Sans imposer de lecture à sens unique, Rumba suggère, par la poésie, des images que les spectateurs complètent malgré eux de leur vécu, leurs angoisses, leurs sentiments ou leurs opinions. Dès lors, difficile de se soustraire au constat sans appel qui se dresse face à eux. Qui peut se targuer d’être absolument irréprochable, quand il s’agit de considérer son prochain ? Mais l’heure n’est pas à ce procès, elle est à l’hommage rendu aux invisibles du quotidien, ceux dont les existences sont sacrifiées sur l’autel de la norme et du libéralisme.

Simple et puissant

Si l’histoire de François d’Assise ne trouvera pas son auditoire, celle de ces saints modernes est vibrante dans sa prétendue simplicité.
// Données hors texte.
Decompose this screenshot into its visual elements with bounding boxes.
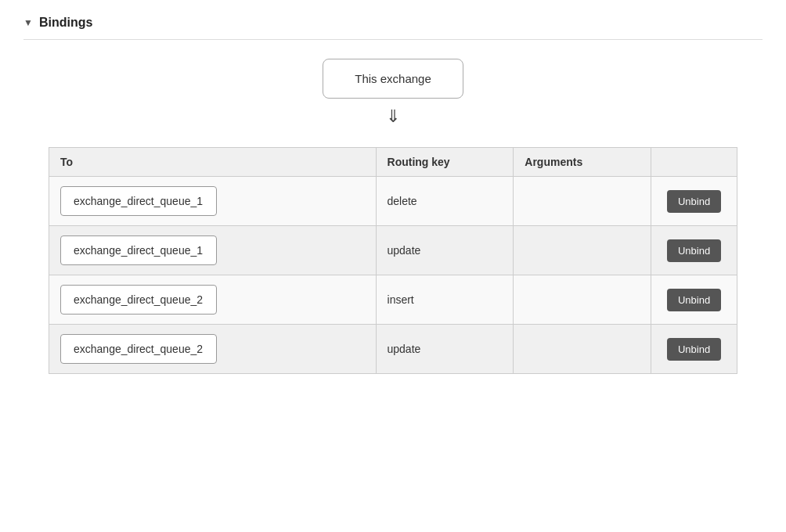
arguments-cell — [514, 325, 651, 374]
chevron-icon: ▼ — [23, 17, 33, 28]
bindings-section: ▼ Bindings This exchange ⇓ To Routing ke… — [0, 0, 786, 532]
arguments-cell — [514, 226, 651, 275]
routing-key-cell: insert — [376, 275, 514, 325]
routing-key-cell: update — [376, 226, 514, 275]
routing-key-cell: update — [376, 325, 514, 374]
table-row: exchange_direct_queue_1deleteUnbind — [49, 177, 737, 226]
unbind-button[interactable]: Unbind — [667, 338, 721, 361]
queue-box: exchange_direct_queue_2 — [60, 334, 217, 364]
unbind-button[interactable]: Unbind — [667, 190, 721, 213]
section-header: ▼ Bindings — [23, 16, 763, 40]
col-header-routing-key: Routing key — [376, 148, 514, 177]
table-row: exchange_direct_queue_2updateUnbind — [49, 325, 737, 374]
queue-box: exchange_direct_queue_1 — [60, 235, 217, 265]
col-header-action — [651, 148, 737, 177]
flow-container: This exchange ⇓ — [23, 59, 763, 128]
exchange-box: This exchange — [323, 59, 463, 99]
action-cell: Unbind — [651, 226, 737, 275]
section-title: Bindings — [39, 16, 92, 30]
bindings-table: To Routing key Arguments exchange_direct… — [49, 147, 737, 374]
arguments-cell — [514, 177, 651, 226]
to-cell: exchange_direct_queue_1 — [49, 177, 377, 226]
col-header-to: To — [49, 148, 377, 177]
col-header-arguments: Arguments — [514, 148, 651, 177]
table-row: exchange_direct_queue_2insertUnbind — [49, 275, 737, 325]
unbind-button[interactable]: Unbind — [667, 239, 721, 262]
arrow-down-icon: ⇓ — [386, 108, 400, 125]
action-cell: Unbind — [651, 275, 737, 325]
queue-box: exchange_direct_queue_1 — [60, 186, 217, 216]
table-row: exchange_direct_queue_1updateUnbind — [49, 226, 737, 275]
unbind-button[interactable]: Unbind — [667, 289, 721, 311]
to-cell: exchange_direct_queue_2 — [49, 275, 377, 325]
arguments-cell — [514, 275, 651, 325]
table-header-row: To Routing key Arguments — [49, 148, 737, 177]
action-cell: Unbind — [651, 325, 737, 374]
to-cell: exchange_direct_queue_2 — [49, 325, 377, 374]
action-cell: Unbind — [651, 177, 737, 226]
routing-key-cell: delete — [376, 177, 514, 226]
queue-box: exchange_direct_queue_2 — [60, 285, 217, 315]
to-cell: exchange_direct_queue_1 — [49, 226, 377, 275]
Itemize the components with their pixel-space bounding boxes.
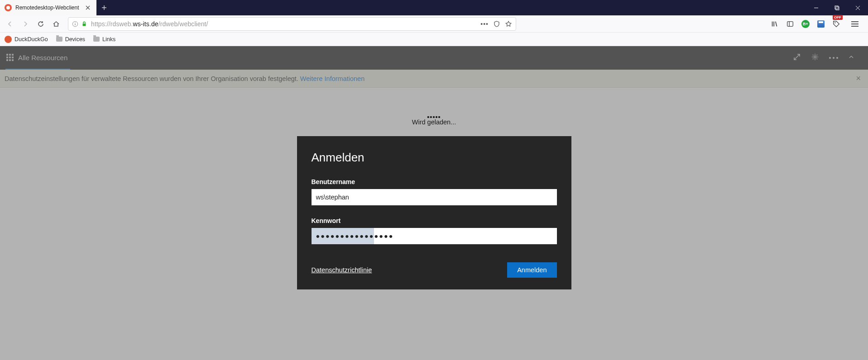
- privacy-policy-link[interactable]: Datenschutzrichtlinie: [312, 266, 372, 274]
- password-label: Kennwort: [312, 217, 557, 224]
- lock-icon: [81, 21, 87, 27]
- bookmark-label: DuckDuckGo: [14, 36, 48, 43]
- minimize-button[interactable]: [806, 0, 826, 15]
- svg-rect-17: [787, 21, 793, 26]
- loading-indicator: ••••• Wird geladen...: [0, 116, 868, 126]
- reader-shield-icon[interactable]: [493, 20, 500, 28]
- bookmark-label: Devices: [65, 36, 85, 43]
- bookmarks-bar: DuckDuckGo Devices Links: [0, 33, 868, 46]
- ext-green-badge[interactable]: B+: [801, 19, 810, 28]
- svg-line-16: [776, 21, 777, 26]
- folder-icon: [93, 37, 100, 42]
- page-content: Alle Ressourcen Datenschutzeinstellungen…: [0, 46, 868, 360]
- new-tab-button[interactable]: [96, 0, 112, 15]
- svg-rect-6: [835, 6, 838, 9]
- app-menu-button[interactable]: [847, 24, 863, 24]
- forward-button[interactable]: [18, 17, 33, 31]
- page-actions-icon[interactable]: •••: [480, 20, 489, 28]
- url-bar[interactable]: https://rdsweb.ws-its.de/rdweb/webclient…: [68, 17, 516, 31]
- browser-tab[interactable]: Remotedesktop-Webclient: [0, 0, 96, 15]
- browser-toolbar: https://rdsweb.ws-its.de/rdweb/webclient…: [0, 15, 868, 33]
- url-text: https://rdsweb.ws-its.de/rdweb/webclient…: [91, 20, 480, 28]
- bookmark-devices[interactable]: Devices: [56, 36, 85, 43]
- extension-icons: B+: [770, 19, 865, 28]
- bookmark-links[interactable]: Links: [93, 36, 115, 43]
- browser-titlebar: Remotedesktop-Webclient: [0, 0, 868, 15]
- login-dialog: Anmelden Benutzername Kennwort Datenschu…: [297, 136, 571, 289]
- window-controls: [806, 0, 868, 15]
- maximize-button[interactable]: [826, 0, 847, 15]
- library-icon[interactable]: [770, 19, 779, 28]
- site-identity[interactable]: [72, 21, 87, 27]
- svg-point-19: [834, 22, 835, 23]
- tab-close-button[interactable]: [84, 4, 92, 12]
- svg-point-0: [6, 6, 10, 9]
- back-button[interactable]: [3, 17, 17, 31]
- submit-button[interactable]: Anmelden: [507, 262, 556, 278]
- home-button[interactable]: [49, 17, 63, 31]
- tab-title: Remotedesktop-Webclient: [15, 5, 79, 11]
- tab-favicon: [5, 4, 12, 11]
- bookmark-duckduckgo[interactable]: DuckDuckGo: [5, 36, 48, 43]
- ext-tag-icon[interactable]: [832, 19, 841, 28]
- sidebar-icon[interactable]: [786, 19, 795, 28]
- svg-point-12: [75, 22, 76, 23]
- folder-icon: [56, 37, 62, 42]
- svg-rect-7: [836, 7, 839, 10]
- reload-button[interactable]: [34, 17, 48, 31]
- ext-save-icon[interactable]: [816, 19, 825, 28]
- svg-rect-13: [83, 24, 86, 26]
- info-icon: [72, 21, 78, 27]
- username-label: Benutzername: [312, 178, 557, 185]
- loading-text: Wird geladen...: [412, 118, 456, 126]
- login-title: Anmelden: [312, 151, 557, 165]
- duckduckgo-icon: [5, 36, 12, 43]
- close-window-button[interactable]: [847, 0, 868, 15]
- password-input[interactable]: [312, 228, 557, 244]
- bookmark-star-icon[interactable]: [505, 20, 512, 28]
- username-input[interactable]: [312, 189, 557, 205]
- bookmark-label: Links: [102, 36, 115, 43]
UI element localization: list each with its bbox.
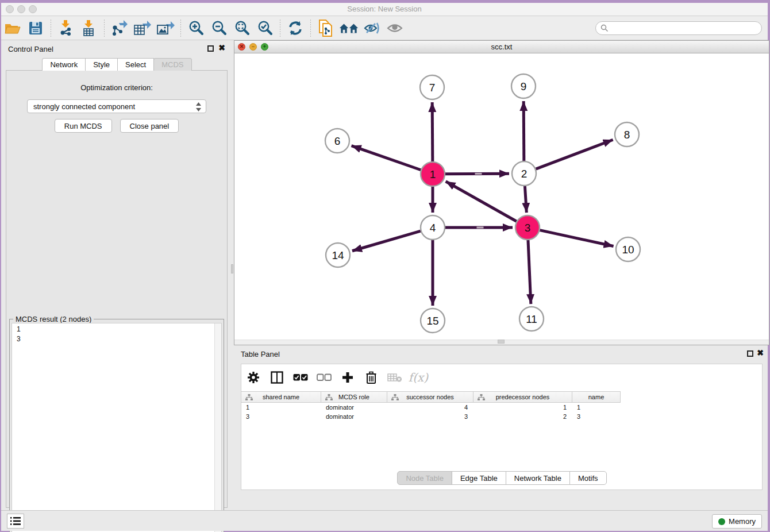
node-table-container: f(x) shared nameMCDS rolesuccessor nodes… (241, 364, 763, 490)
network-canvas[interactable]: 7968124314101511 (234, 53, 769, 340)
toolbar-separator (280, 20, 280, 37)
result-scrollbar[interactable] (214, 323, 221, 532)
tab-style[interactable]: Style (85, 58, 118, 71)
close-panel-icon[interactable]: ✖ (218, 44, 225, 52)
tab-node-table[interactable]: Node Table (397, 471, 452, 485)
table-settings-button[interactable] (246, 370, 261, 385)
duplicate-network-button[interactable] (316, 19, 336, 37)
fit-content-button[interactable] (232, 19, 252, 37)
mcds-panel: Optimization criterion: strongly connect… (6, 70, 228, 508)
cell-MCDS-role[interactable]: dominator (321, 403, 387, 412)
delete-table-button[interactable] (387, 370, 402, 385)
column-namespace-icon (325, 394, 333, 401)
delete-column-button[interactable] (364, 370, 379, 385)
cell-MCDS-role[interactable]: dominator (321, 412, 387, 421)
export-network-button[interactable] (110, 19, 129, 37)
tab-select[interactable]: Select (117, 58, 154, 71)
table-header-row: shared nameMCDS rolesuccessor nodesprede… (241, 391, 621, 403)
edge-midlabel (475, 173, 482, 175)
function-builder-button[interactable]: f(x) (411, 370, 426, 385)
export-image-button[interactable] (156, 19, 175, 37)
cell-shared-name[interactable]: 1 (241, 403, 321, 412)
column-header-shared-name[interactable]: shared name (241, 391, 321, 403)
network-graph[interactable]: 7968124314101511 (234, 53, 769, 340)
save-session-button[interactable] (26, 19, 45, 37)
cell-successor-nodes[interactable]: 3 (387, 412, 473, 421)
column-header-name[interactable]: name (572, 391, 621, 403)
add-column-button[interactable] (340, 370, 355, 385)
control-panel-title: Control Panel (8, 45, 53, 53)
mcds-buttons: Run MCDS Close panel (6, 119, 227, 133)
graph-node-10[interactable]: 10 (616, 237, 640, 261)
apply-layout-button[interactable] (286, 19, 305, 37)
graph-node-11[interactable]: 11 (519, 307, 544, 331)
edge-2-8[interactable] (536, 140, 613, 169)
mcds-result-group: MCDS result (2 nodes) 13 (9, 319, 224, 532)
first-neighbors-button[interactable] (339, 19, 359, 37)
node-label: 2 (521, 168, 528, 180)
graph-node-4[interactable]: 4 (421, 215, 445, 240)
network-resize-grip[interactable] (498, 340, 505, 344)
column-header-predecessor-nodes[interactable]: predecessor nodes (473, 391, 572, 403)
edge-3-10[interactable] (540, 230, 613, 246)
hide-selected-button[interactable] (362, 19, 382, 37)
edge-2-9[interactable] (523, 101, 524, 161)
edge-2-3[interactable] (525, 186, 526, 213)
show-all-button[interactable] (385, 19, 405, 37)
column-header-label: shared name (263, 394, 299, 400)
graph-node-8[interactable]: 8 (615, 122, 639, 147)
graph-node-3[interactable]: 3 (515, 215, 540, 240)
tab-mcds[interactable]: MCDS (153, 58, 191, 71)
zoom-selected-button[interactable] (255, 19, 275, 37)
import-table-button[interactable] (79, 19, 99, 37)
network-window-titlebar: ✕ − + scc.txt (234, 41, 769, 53)
tab-edge-table[interactable]: Edge Table (452, 471, 506, 485)
edge-3-1[interactable] (446, 182, 517, 221)
export-table-button[interactable] (133, 19, 152, 37)
show-columns-button[interactable] (270, 370, 284, 385)
cell-shared-name[interactable]: 3 (241, 412, 321, 421)
run-mcds-button[interactable]: Run MCDS (55, 119, 112, 133)
edge-3-11[interactable] (528, 240, 531, 304)
memory-button[interactable]: Memory (712, 514, 762, 529)
graph-node-7[interactable]: 7 (420, 75, 444, 99)
tab-network[interactable]: Network (42, 58, 86, 71)
edge-4-14[interactable] (352, 231, 421, 251)
graph-node-9[interactable]: 9 (511, 74, 536, 98)
graph-node-15[interactable]: 15 (421, 309, 445, 333)
graph-node-2[interactable]: 2 (512, 161, 536, 186)
graph-node-14[interactable]: 14 (326, 243, 350, 267)
cell-successor-nodes[interactable]: 4 (387, 403, 473, 412)
columns-icon (271, 371, 283, 384)
task-history-button[interactable] (7, 514, 24, 529)
edge-1-7[interactable] (432, 102, 433, 161)
edge-1-6[interactable] (352, 146, 421, 170)
table-row[interactable]: 3dominator323 (241, 412, 621, 421)
edge-midlabel (477, 227, 484, 229)
close-table-panel-icon[interactable]: ✖ (757, 349, 764, 357)
column-header-successor-nodes[interactable]: successor nodes (387, 391, 473, 403)
tab-network-table[interactable]: Network Table (506, 471, 570, 485)
open-session-button[interactable] (3, 19, 22, 37)
tab-motifs[interactable]: Motifs (569, 471, 607, 485)
float-panel-icon[interactable] (207, 45, 214, 52)
cell-name[interactable]: 3 (572, 412, 621, 421)
select-all-button[interactable] (293, 370, 308, 385)
float-table-panel-icon[interactable] (747, 350, 753, 357)
graph-node-1[interactable]: 1 (421, 162, 445, 186)
cell-predecessor-nodes[interactable]: 1 (473, 403, 572, 412)
import-network-button[interactable] (56, 19, 76, 37)
criterion-select[interactable]: strongly connected component (27, 99, 206, 113)
mcds-result-list[interactable]: 13 (11, 323, 222, 532)
search-input[interactable] (595, 21, 762, 35)
cell-predecessor-nodes[interactable]: 2 (473, 412, 572, 421)
table-row[interactable]: 1dominator411 (241, 403, 621, 412)
close-panel-button[interactable]: Close panel (120, 119, 179, 133)
cell-name[interactable]: 1 (572, 403, 621, 412)
panel-splitter-handle[interactable] (231, 264, 233, 273)
graph-node-6[interactable]: 6 (325, 129, 349, 153)
zoom-out-button[interactable] (209, 19, 229, 37)
column-header-MCDS-role[interactable]: MCDS role (321, 391, 387, 403)
deselect-all-button[interactable] (317, 370, 332, 385)
zoom-in-button[interactable] (186, 19, 206, 37)
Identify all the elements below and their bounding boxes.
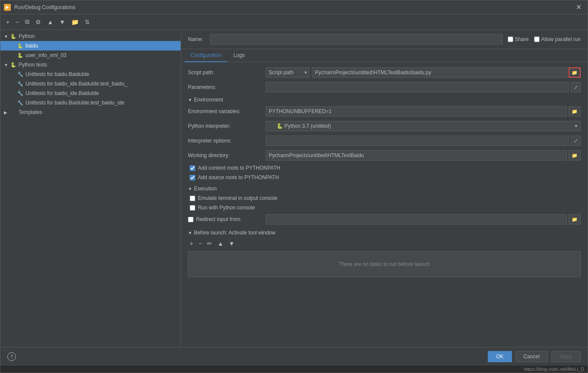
redirect-input-label[interactable]: Redirect input from:	[196, 216, 242, 222]
emulate-terminal-label[interactable]: Emulate terminal in output console	[198, 195, 277, 201]
before-launch-toolbar: + − ✏ ▲ ▼	[188, 239, 581, 248]
working-directory-input[interactable]	[266, 150, 567, 161]
allow-parallel-label[interactable]: Allow parallel run	[534, 34, 581, 44]
remove-config-button[interactable]: −	[13, 17, 21, 27]
ok-button[interactable]: OK	[488, 351, 512, 362]
run-python-console-checkbox[interactable]	[190, 205, 195, 211]
share-checkbox-label[interactable]: Share	[508, 34, 529, 44]
share-label: Share	[515, 36, 529, 42]
env-vars-input[interactable]	[266, 106, 567, 117]
add-content-roots-label[interactable]: Add content roots to PYTHONPATH	[198, 165, 280, 171]
before-launch-area: There are no tasks to run before launch	[188, 251, 581, 277]
cancel-button[interactable]: Cancel	[515, 351, 548, 362]
script-browse-button[interactable]: 📁	[569, 67, 581, 78]
move-down-button[interactable]: ▼	[57, 17, 67, 27]
emulate-terminal-checkbox[interactable]	[190, 196, 195, 201]
tree-item-unittest4[interactable]: 🔧 Unittests for baidu.BaiduIde.test_baid…	[0, 98, 181, 107]
tree-python-tests-group[interactable]: ▼ 🐍 Python tests	[0, 60, 181, 70]
before-launch-up-btn[interactable]: ▲	[216, 239, 225, 248]
add-source-roots-checkbox[interactable]	[190, 175, 195, 180]
main-toolbar: + − ⧉ ⚙ ▲ ▼ 📁 ⇅	[0, 14, 588, 30]
help-icon[interactable]: ?	[7, 352, 16, 361]
share-checkbox[interactable]	[508, 34, 513, 44]
environment-section-header: ▼ Environment	[188, 97, 581, 103]
unittest3-label: Unittests for baidu_ide.BaiduIde	[25, 90, 99, 96]
interpreter-row: Python interpreter: 🐍 Python 3.7 (untitl…	[188, 121, 581, 131]
config-content-area: Script path: Script path Module name ▼ 📁	[181, 62, 588, 347]
copy-config-button[interactable]: ⧉	[23, 17, 32, 27]
redirect-input-browse-btn[interactable]: 📁	[569, 214, 581, 224]
add-config-button[interactable]: +	[4, 17, 12, 27]
url-text: https://blog.csdn.net/MoLi_D	[524, 367, 584, 372]
folder-button[interactable]: 📁	[69, 17, 81, 27]
help-icon-container[interactable]: ?	[7, 352, 16, 361]
tab-logs[interactable]: Logs	[227, 49, 251, 62]
allow-parallel-checkbox[interactable]	[534, 34, 540, 44]
tree-item-baidu[interactable]: 🐍 baidu	[0, 41, 181, 51]
before-launch-add-btn[interactable]: +	[188, 239, 195, 248]
main-content: ▼ 🐍 Python 🐍 baidu 🐍 user_info_xml_03	[0, 30, 588, 347]
user-info-label: user_info_xml_03	[25, 52, 67, 58]
parameters-expand-btn[interactable]: ⤢	[571, 82, 581, 92]
tree-templates-group[interactable]: ▶ Templates	[0, 107, 181, 117]
interpreter-options-row: Interpreter options: ⤢	[188, 136, 581, 146]
run-python-console-row: Run with Python console	[188, 205, 581, 211]
add-content-roots-checkbox[interactable]	[190, 165, 195, 171]
interpreter-options-expand-btn[interactable]: ⤢	[571, 136, 581, 146]
move-up-button[interactable]: ▲	[45, 17, 55, 27]
name-input[interactable]: baidu	[210, 34, 502, 44]
environment-collapse-arrow[interactable]: ▼	[188, 98, 192, 102]
redirect-input-field: 📁	[266, 214, 581, 224]
sort-button[interactable]: ⇅	[83, 17, 92, 27]
working-directory-field: 📁	[266, 150, 581, 161]
before-launch-down-btn[interactable]: ▼	[227, 239, 236, 248]
script-type-select[interactable]: Script path Module name	[266, 67, 309, 78]
expand-templates-arrow: ▶	[4, 110, 10, 115]
add-source-roots-row: Add source roots to PYTHONPATH	[188, 174, 581, 180]
python-interpreter-label: Python interpreter:	[188, 123, 266, 129]
baidu-script-icon: 🐍	[17, 42, 24, 49]
interpreter-select[interactable]: 🐍 Python 3.7 (untitled)	[266, 121, 581, 131]
before-launch-section: ▼ Before launch: Activate tool window + …	[188, 230, 581, 277]
python-tests-label: Python tests	[19, 62, 47, 68]
expand-tests-arrow: ▼	[4, 63, 10, 67]
script-type-dropdown[interactable]: Script path Module name ▼	[266, 67, 309, 78]
config-tree: ▼ 🐍 Python 🐍 baidu 🐍 user_info_xml_03	[0, 30, 181, 342]
tree-item-unittest1[interactable]: 🔧 Unittests for baidu.BaiduIde	[0, 70, 181, 79]
run-python-console-label[interactable]: Run with Python console	[198, 205, 255, 211]
execution-collapse-arrow[interactable]: ▼	[188, 186, 192, 191]
close-button[interactable]: ✕	[573, 2, 584, 12]
tree-item-user-info[interactable]: 🐍 user_info_xml_03	[0, 51, 181, 60]
window-title: Run/Debug Configurations	[14, 4, 75, 10]
redirect-input-input[interactable]	[266, 214, 567, 224]
before-launch-remove-btn[interactable]: −	[197, 239, 203, 248]
env-vars-row: Environment variables: 📁	[188, 106, 581, 117]
script-path-field: Script path Module name ▼ 📁	[266, 67, 581, 78]
redirect-input-checkbox[interactable]	[188, 217, 194, 222]
parameters-input[interactable]	[266, 82, 569, 92]
env-vars-browse-btn[interactable]: 📁	[569, 106, 581, 117]
execution-section-header: ▼ Execution	[188, 186, 581, 192]
before-launch-arrow[interactable]: ▼	[188, 231, 192, 235]
add-source-roots-label[interactable]: Add source roots to PYTHONPATH	[198, 174, 279, 180]
interpreter-options-input[interactable]	[266, 136, 569, 146]
interpreter-select-wrapper[interactable]: 🐍 Python 3.7 (untitled)	[266, 121, 581, 131]
tree-item-unittest3[interactable]: 🔧 Unittests for baidu_ide.BaiduIde	[0, 89, 181, 98]
left-panel-scrollbar[interactable]	[0, 342, 181, 347]
script-path-label: Script path:	[188, 70, 266, 76]
name-label: Name:	[188, 36, 203, 42]
unittest4-icon: 🔧	[17, 99, 24, 106]
title-bar: ▶ Run/Debug Configurations ✕	[0, 0, 588, 14]
tab-configuration[interactable]: Configuration	[184, 49, 227, 62]
python-group-label: Python	[19, 33, 35, 39]
python-group-icon: 🐍	[10, 33, 17, 40]
script-path-input[interactable]	[312, 67, 568, 78]
working-directory-browse-btn[interactable]: 📁	[569, 150, 581, 161]
tree-python-group[interactable]: ▼ 🐍 Python	[0, 32, 181, 41]
tree-item-unittest2[interactable]: 🔧 Unittests for baidu_ide.BaiduIde.test_…	[0, 79, 181, 89]
no-tasks-text: There are no tasks to run before launch	[339, 261, 429, 267]
before-launch-edit-btn[interactable]: ✏	[205, 239, 214, 248]
apply-button[interactable]: Apply	[551, 351, 581, 362]
interpreter-options-label: Interpreter options:	[188, 138, 266, 144]
settings-button[interactable]: ⚙	[33, 17, 43, 27]
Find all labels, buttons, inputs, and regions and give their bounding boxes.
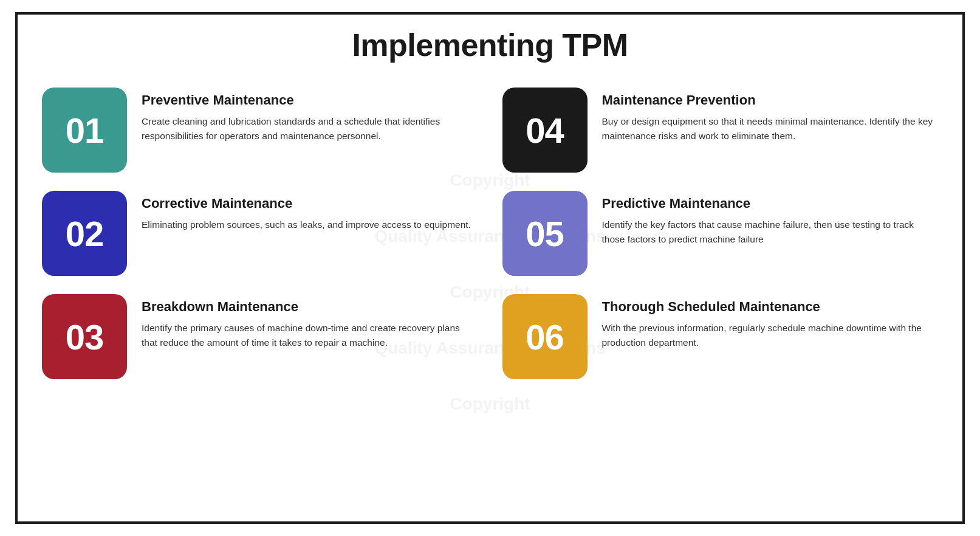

Ascanio Celestini ne pare sa pièce d’aucun effet inutile et se tient à distance de toute prétention moralisatrice. Son geste artistique est aussi délicat qu’il se révèle finalement puissant et politique, aussi parce que la forme qu’il lui donne rejoint comme une évidence le propos qu’il développe. Rares sont les spectacles qui vous attrapent dès les premières secondes pour ne plus jamais vous lâcher. C’est le cas de Rumba.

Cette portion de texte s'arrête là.